State

We are experimenting with saving state for the Flux Operator, which can have several different levels of difficulty:

  • Saving state of the jobs queue and metadata, after runs are complete (between two MiniClusters)

  • Saving state of the jobs queue and metadata, pausing a queue in the middle and resuming.

  • Saving state of the jobs queue and metadata, and including filesystem (storage) assets.

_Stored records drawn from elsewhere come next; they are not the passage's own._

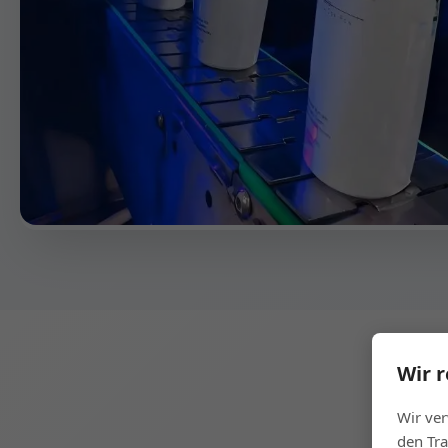
Wir 
Wir ve
den Tra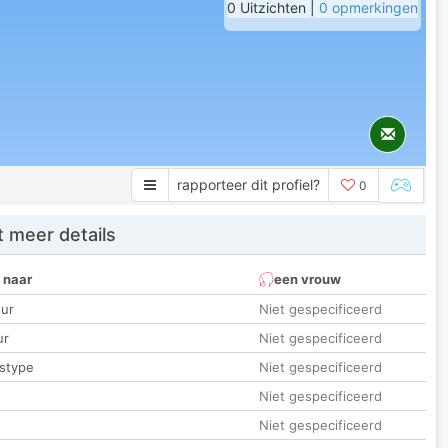
0 Uitzichten |
0 opmerkingen
rapporteer dit profiel?
0
 meer details
 naar
een vrouw
ur
Niet gespecificeerd
ur
Niet gespecificeerd
stype
Niet gespecificeerd
Niet gespecificeerd
t
Niet gespecificeerd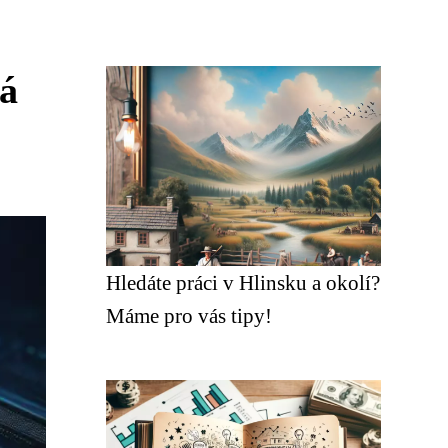
á
Hledáte práci v Hlinsku a okolí?
Máme pro vás tipy!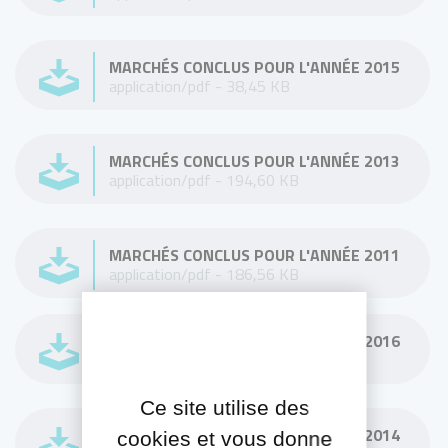
MARCHÉS CONCLUS POUR L'ANNÉE 2015
application/pdf - 38,45 KB
MARCHÉS CONCLUS POUR L'ANNÉE 2013
application/pdf - 194,60 KB
MARCHÉS CONCLUS POUR L'ANNÉE 2011
application/pdf - 186,56 KB
MARCHÉS CONCLUS POUR L'ANNÉE 2016
application/pdf - 150,89 KB
Ce site utilise des
MARCHÉS CONCLUS POUR L'ANNÉE 2014
cookies et vous donne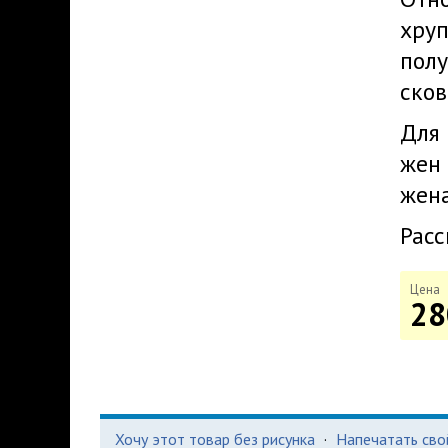
хруп
полу
сков
Для 
жен 
жен
Расс
Цена
28
Хочу этот товар без рисунка
·
Напечатать сво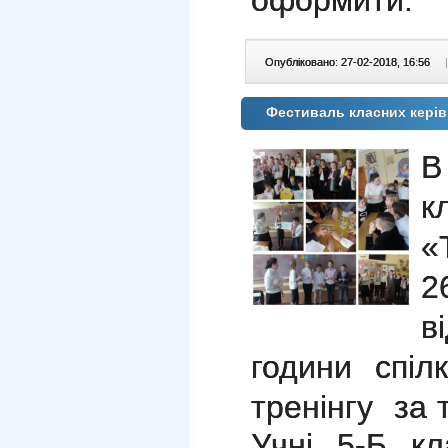
оформити.
Опубліковано: 27-02-2018, 16:56
|
Фестиваль класних керівн
В
к
«
2
в
години спіл
тренінгу за 
Учні 5-Б кл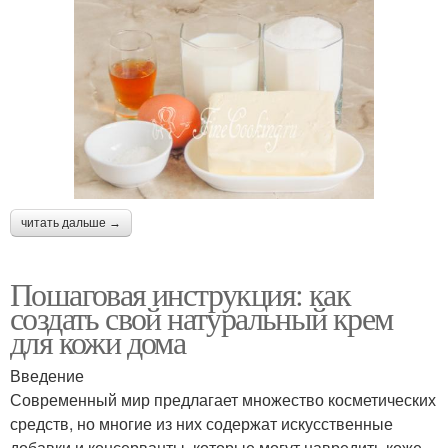
читать дальше →
Пошаговая инструкция: как
создать свой натуральный крем
для кожи дома
Введение
Современный мир предлагает множество косметических
средств, но многие из них содержат искусственные
добавки и консерванты, которые могут навредить коже.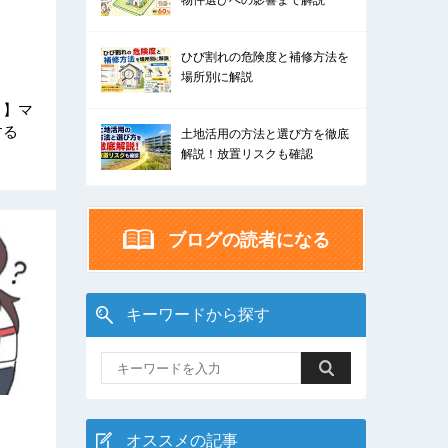
物件選びへの影響まで解説
ひび割れの危険度と補修方法を
場所別に解説
！】マ
する
土地活用の方法と選び方を徹底
解説！放置リスクも確認
ブログの読者になる
キーワードから探す
オススメの記事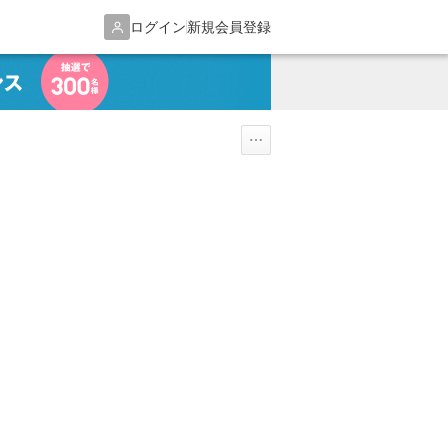
ログイン
新規会員登録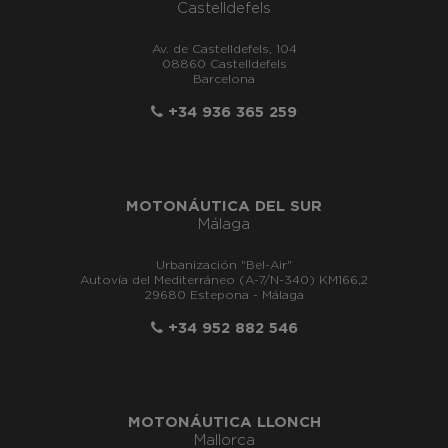
Castelldefels
Av. de Castelldefels, 104
08860 Castelldefels
Barcelona
+34 936 365 259
MOTONÁUTICA DEL SUR
Málaga
Urbanización "Bel-Air"
Autovía del Mediterráneo (A-7/N-340) KM166,2
29680 Estepona - Málaga
+34 952 882 546
MOTONÁUTICA LLONCH
Mallorca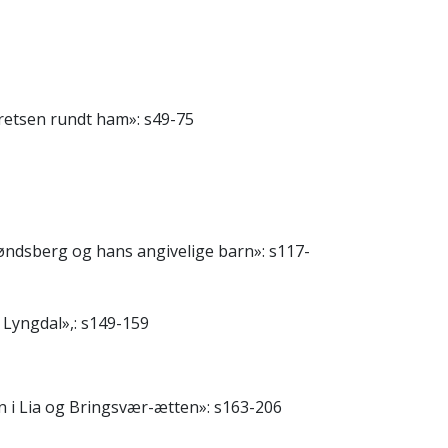
kretsen rundt ham»: s49-75
Tøndsberg og hans angivelige barn»: s117-
i Lyngdal»,: s149-159
on i Lia og Bringsvær-ætten»: s163-206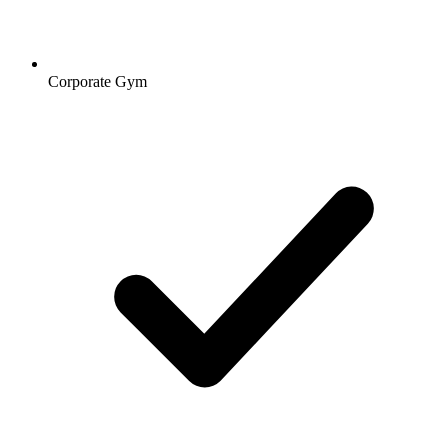
Corporate Gym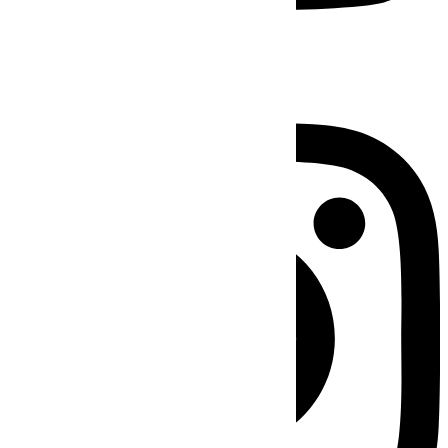
Instagram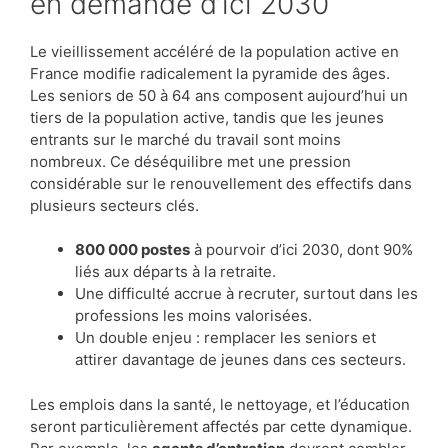
en demande d’ici 2030
Le vieillissement accéléré de la population active en
France modifie radicalement la pyramide des âges.
Les seniors de 50 à 64 ans composent aujourd’hui un
tiers de la population active, tandis que les jeunes
entrants sur le marché du travail sont moins
nombreux. Ce déséquilibre met une pression
considérable sur le renouvellement des effectifs dans
plusieurs secteurs clés.
800 000 postes
à pourvoir d’ici 2030, dont 90%
liés aux départs à la retraite.
Une difficulté accrue à recruter, surtout dans les
professions les moins valorisées.
Un double enjeu : remplacer les seniors et
attirer davantage de jeunes dans ces secteurs.
Les emplois dans la santé, le nettoyage, et l’éducation
seront particulièrement affectés par cette dynamique.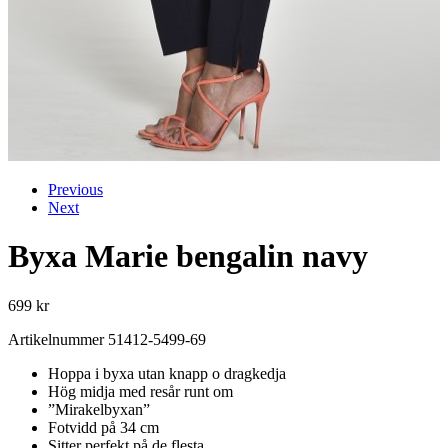
Previous
Next
Byxa Marie bengalin navy
699
kr
Artikelnummer 51412-5499-69
Hoppa i byxa utan knapp o dragkedja
Hög midja med resår runt om
”Mirakelbyxan”
Fotvidd på 34 cm
Sitter perfekt på de flesta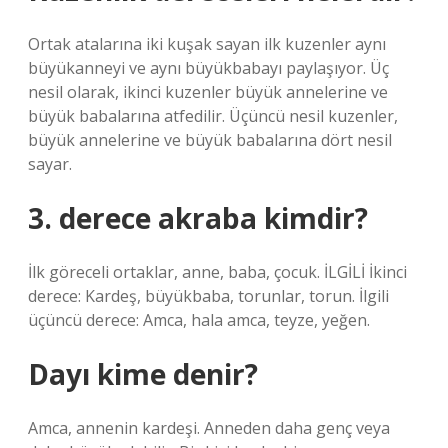
Ortak atalarına iki kuşak sayan ilk kuzenler aynı
büyükanneyi ve aynı büyükbabayı paylaşıyor. Üç
nesil olarak, ikinci kuzenler büyük annelerine ve
büyük babalarına atfedilir. Üçüncü nesil kuzenler,
büyük annelerine ve büyük babalarına dört nesil
sayar.
3. derece akraba kimdir?
İlk göreceli ortaklar, anne, baba, çocuk. İLGİLİ İkinci
derece: Kardeş, büyükbaba, torunlar, torun. İlgili
üçüncü derece: Amca, hala amca, teyze, yeğen.
Dayı kime denir?
Amca, annenin kardeşi. Anneden daha genç veya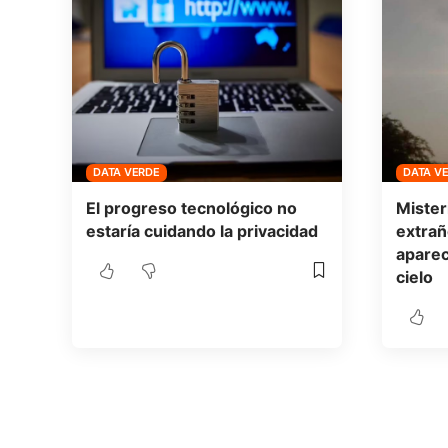
DATA VERDE
DATA V
El progreso tecnológico no
Mister
estaría cuidando la privacidad
extra
aparec
cielo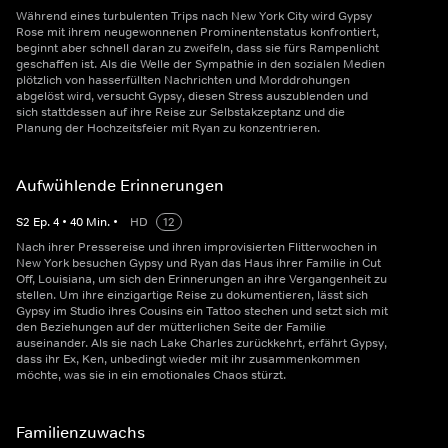
Während eines turbulenten Trips nach New York City wird Gypsy
Rose mit ihrem neugewonnenen Prominentenstatus konfrontiert,
beginnt aber schnell daran zu zweifeln, dass sie fürs Rampenlicht
geschaffen ist. Als die Welle der Sympathie in den sozialen Medien
plötzlich von hasserfüllten Nachrichten und Morddrohungen
abgelöst wird, versucht Gypsy, diesen Stress auszublenden und
sich stattdessen auf ihre Reise zur Selbstakzeptanz und die
Planung der Hochzeitsfeier mit Ryan zu konzentrieren.
Aufwühlende Erinnerungen
S
2
Ep.
4
•
40
Min.
•
HD
12
Nach ihrer Pressereise und ihren improvisierten Flitterwochen in
New York besuchen Gypsy und Ryan das Haus ihrer Familie in Cut
Off, Louisiana, um sich den Erinnerungen an ihre Vergangenheit zu
stellen. Um ihre einzigartige Reise zu dokumentieren, lässt sich
Gypsy im Studio ihres Cousins ein Tattoo stechen und setzt sich mit
den Beziehungen auf der mütterlichen Seite der Familie
auseinander. Als sie nach Lake Charles zurückkehrt, erfährt Gypsy,
dass ihr Ex, Ken, unbedingt wieder mit ihr zusammenkommen
möchte, was sie in ein emotionales Chaos stürzt.
Familienzuwachs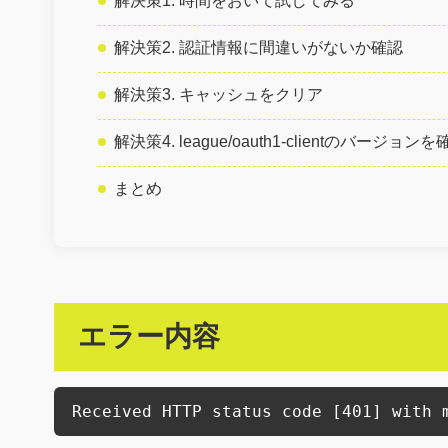
解決策1. 時間をおいて試してみる
解決策2. 認証情報に間違いがないか確認
解決策3. キャッシュをクリア
解決策4. league/oauth1-clientのバージョンを
まとめ
エラー内容
Received HTTP status code [401] with 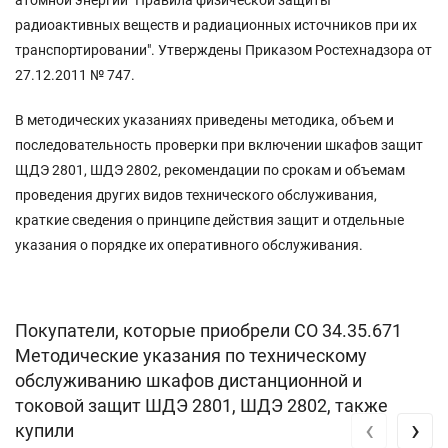
радиоактивных веществ и радиационных источников при их
транспортировании". Утверждены Приказом Ростехнадзора от
27.12.2011 № 747.
В методических указаниях приведены методика, объем и
последовательность проверки при включении шкафов защит
ЩДЭ 2801, ШДЭ 2802, рекомендации по срокам и объемам
проведения других видов технического обслуживания,
краткие сведения о принципе действия защит и отдельные
указания о порядке их оперативного обслуживания.
Покупатели, которые приобрели СО 34.35.671
Методические указания по техническому
обслуживанию шкафов дистанционной и
токовой защит ШДЭ 2801, ШДЭ 2802, также
‹
›
купили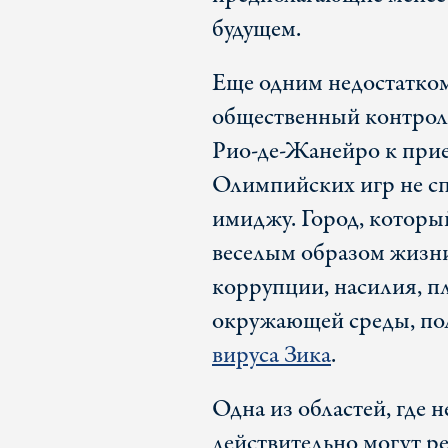
будущем.
Еще одним недостатко
общественный контрол
Рио-де-Жанейро к прие
Олимпийских игр не сп
имиджу. Город, которы
веселым образом жизни
коррупции, насилия, п
окружающей среды, пол
вируса Зика
.
Одна из областей, где
действительно могут ре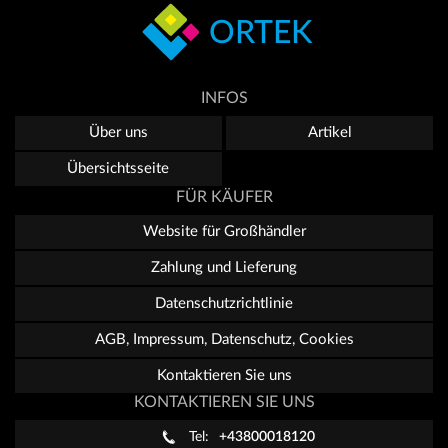
ORTEK
INFOS
Über uns
Artikel
Übersichtsseite
FÜR KÄUFER
Website für Großhändler
Zahlung und Lieferung
Datenschutzrichtlinie
AGB, Impressum, Datenschutz, Cookies
Kontaktieren Sie uns
KONTAKTIEREN SIE UNS
Tel:
+43800018120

These small tutorials will walk through examples of each. The most likely use cases for doing this will be using the Flux Operator Python SDK (since we need to create multiple clusters) in a reasonable way) but for the purposes of explanation, minicluster.yaml files are provided as well. One important note is that since we cannot control the timing of a pod termination, while we can have Flux automatically load a saved archive, for the process to wait for jobs to finish and then dump the archive anew, we rely on issuing a command to the MiniCluster (done by a script or workflow tool). This can likely be improved upon.

Create hostpath volume

Create the hostpath volume and pvc first:

apiVersion: v1
kind: PersistentVolume
metadata:
  name: data
spec:
  storageClassName: manual
  capacity:
    storage: 5Gi
  accessModes:
    - ReadWriteMany
  hostPath:
    path: /data
---
apiVersion: v1 
kind: PersistentVolumeClaim
metadata: 
  name: data
spec: 
  accessModes: 
    - ReadWriteMany
  resources: 
    requests: 
      storage: 1Gi

If the above is volumes.yaml:

kubectl apply -f volumes.yaml

Saving Pending Jobs

Pausing scheduling and the queue in a populated queue

This example shows (via the Python SDK) how we can pause and stop a running queue and move the jobs to a new MiniCluster to continue.

Tutorial File

To run this example:

$ python sdk/python/v1alpha2/examples/state-pending-jobs-minicluster.py 

Using this example, we are able to (with slight modification) test:

  • Starting jobs on one cluster and running on another

  • Changing the size of the cluster to be larger

  • Changing the size of the cluster to be smaller

For the different cases, you can adjust the original size (and updated size) in the script by changing the minicluster.size. All cases are successful to pause and resume on the new cluster (regardless of size). Make sure (between runs) that you delete the previous archive so you aren’t loading jobs across all the clusters!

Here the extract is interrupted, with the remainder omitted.